**Exercise brief**
Return a copy of every line in the records that includes the word "Image".
BEGIN Provided records
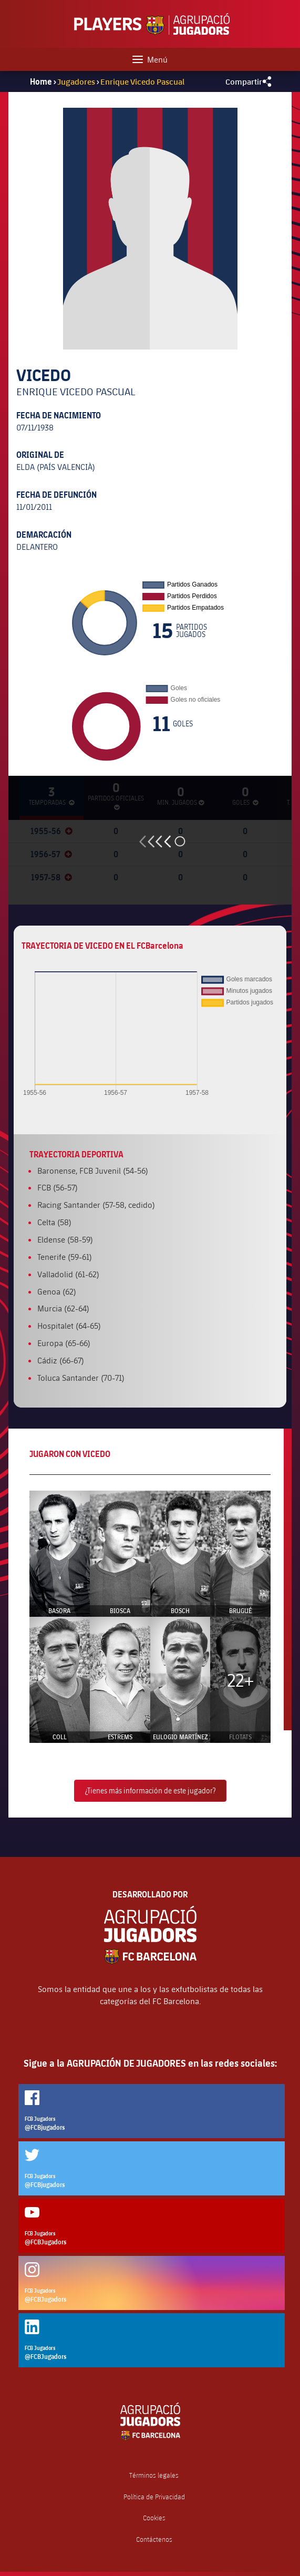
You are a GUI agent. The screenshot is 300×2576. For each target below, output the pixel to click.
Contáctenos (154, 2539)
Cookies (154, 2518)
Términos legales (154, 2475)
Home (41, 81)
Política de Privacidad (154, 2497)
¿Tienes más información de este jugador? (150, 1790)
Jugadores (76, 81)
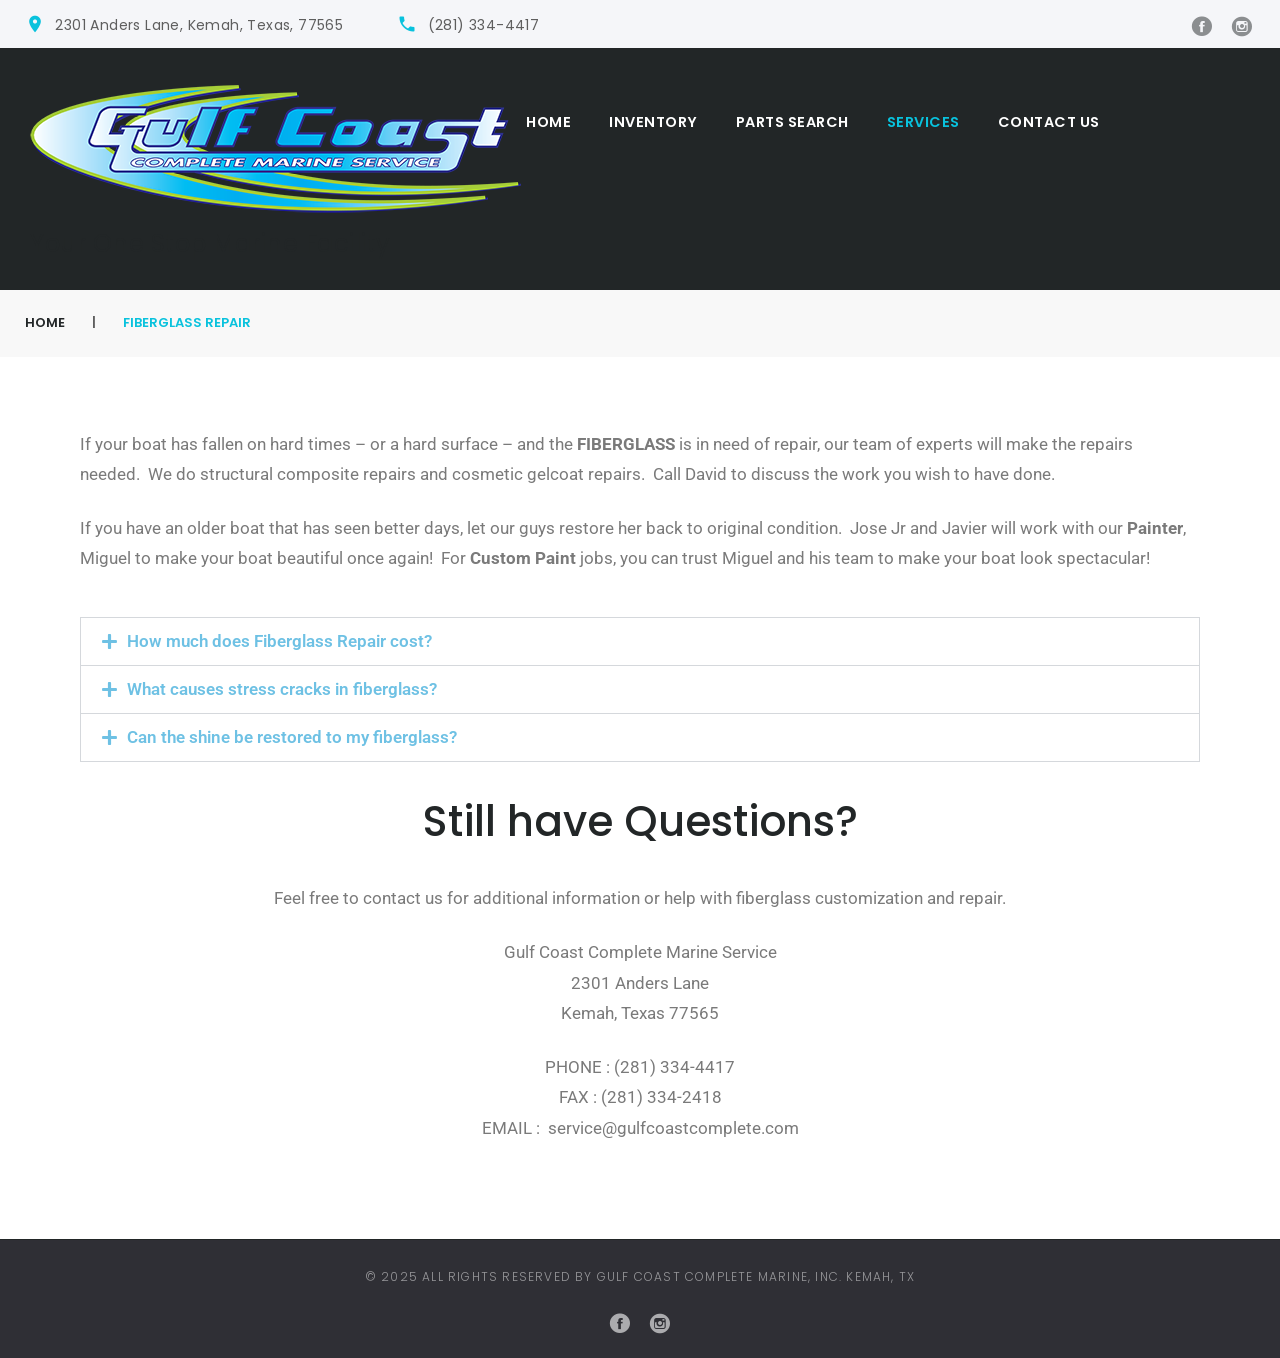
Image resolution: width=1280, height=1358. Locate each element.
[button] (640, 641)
END Provided records
BEGIN Provided records
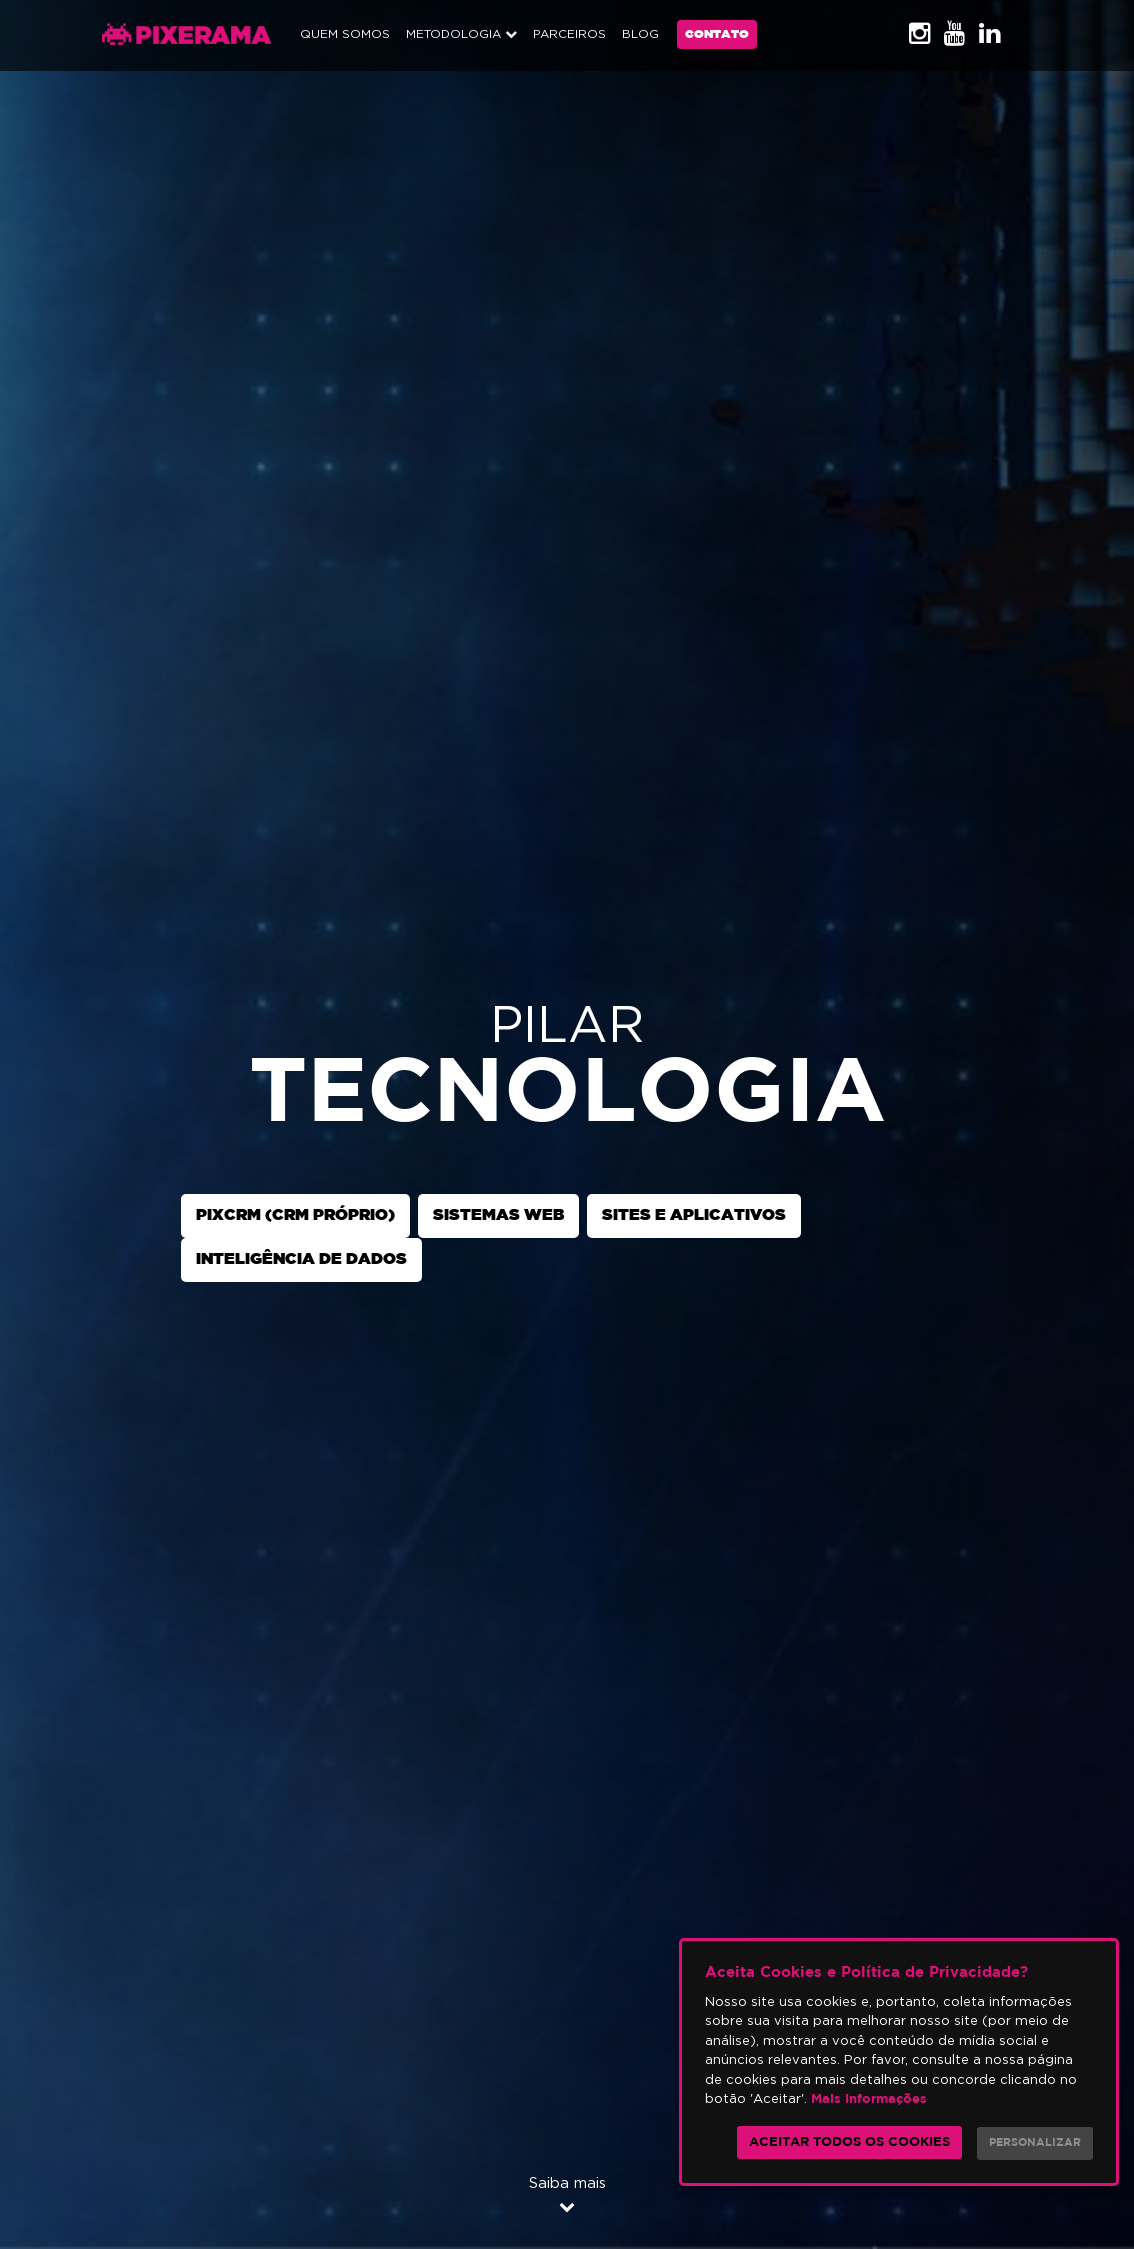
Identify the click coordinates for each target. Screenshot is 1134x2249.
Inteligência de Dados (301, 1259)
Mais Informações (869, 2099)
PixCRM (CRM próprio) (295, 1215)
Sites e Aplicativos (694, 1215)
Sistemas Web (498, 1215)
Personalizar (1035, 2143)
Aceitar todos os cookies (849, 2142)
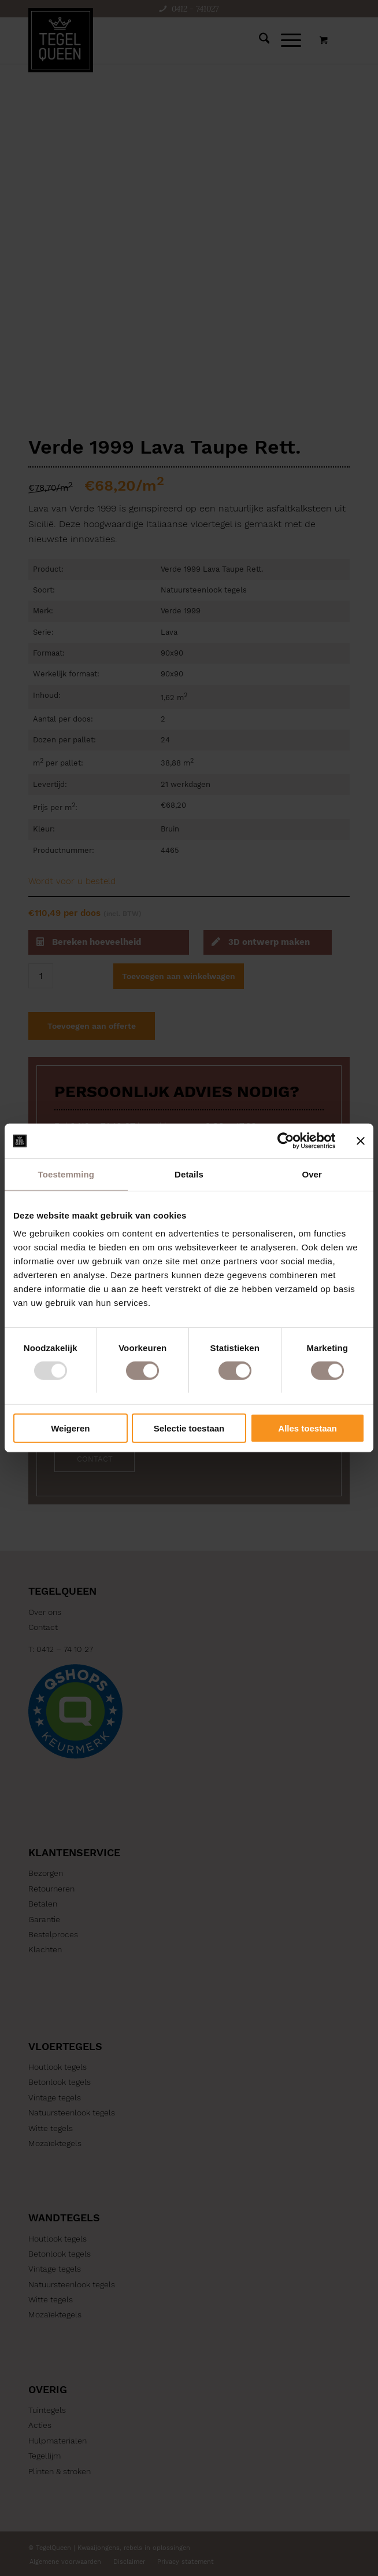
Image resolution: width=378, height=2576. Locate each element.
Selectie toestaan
END Provided records
BEGIN Provided records
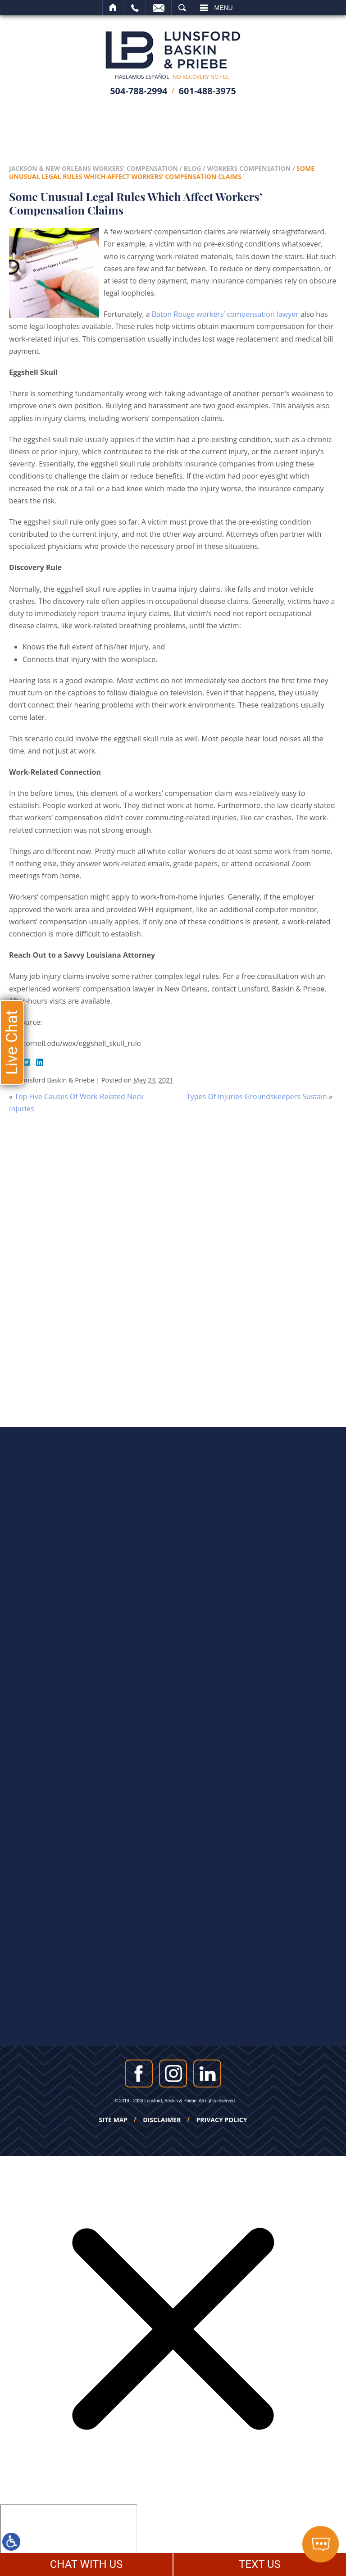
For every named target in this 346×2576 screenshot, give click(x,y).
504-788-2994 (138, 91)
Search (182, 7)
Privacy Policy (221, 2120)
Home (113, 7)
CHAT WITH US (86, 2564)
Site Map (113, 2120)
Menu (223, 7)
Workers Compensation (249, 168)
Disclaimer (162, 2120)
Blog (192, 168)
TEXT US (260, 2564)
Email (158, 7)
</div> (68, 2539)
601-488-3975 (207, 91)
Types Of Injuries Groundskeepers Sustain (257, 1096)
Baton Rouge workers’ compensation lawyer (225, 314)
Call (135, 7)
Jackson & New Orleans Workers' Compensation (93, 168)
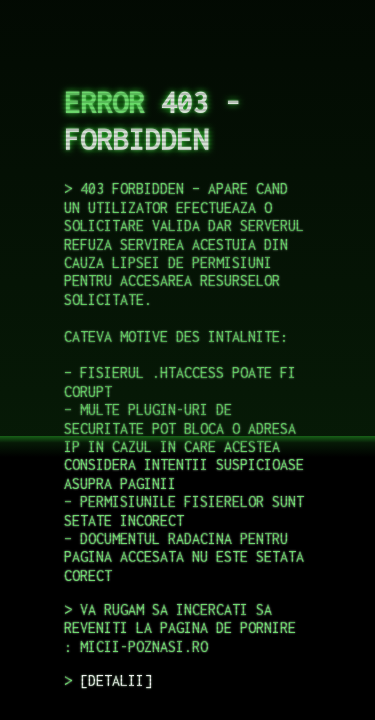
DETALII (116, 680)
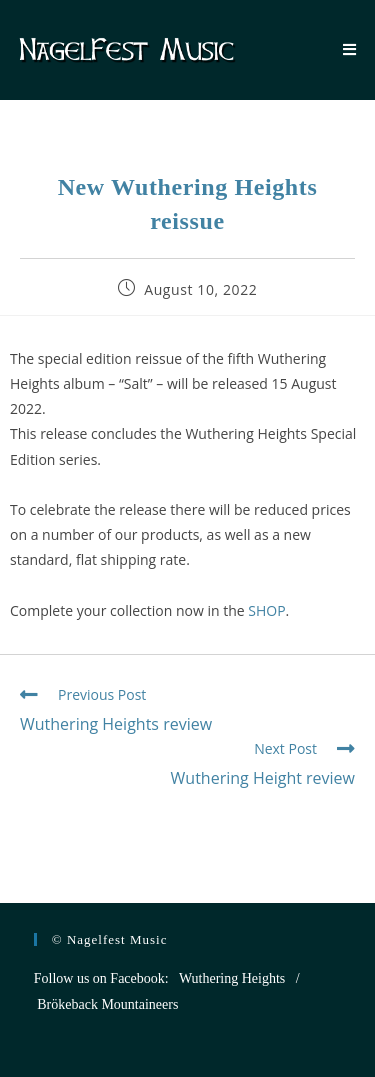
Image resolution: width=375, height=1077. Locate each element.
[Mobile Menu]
END Provided records
**Answer to this task**
Image resolution: width=1280, height=1358. Locate each element.
Image resolution: width=378, height=2576. Locate each element.
Image resolution: width=375, height=1077. Locate each element.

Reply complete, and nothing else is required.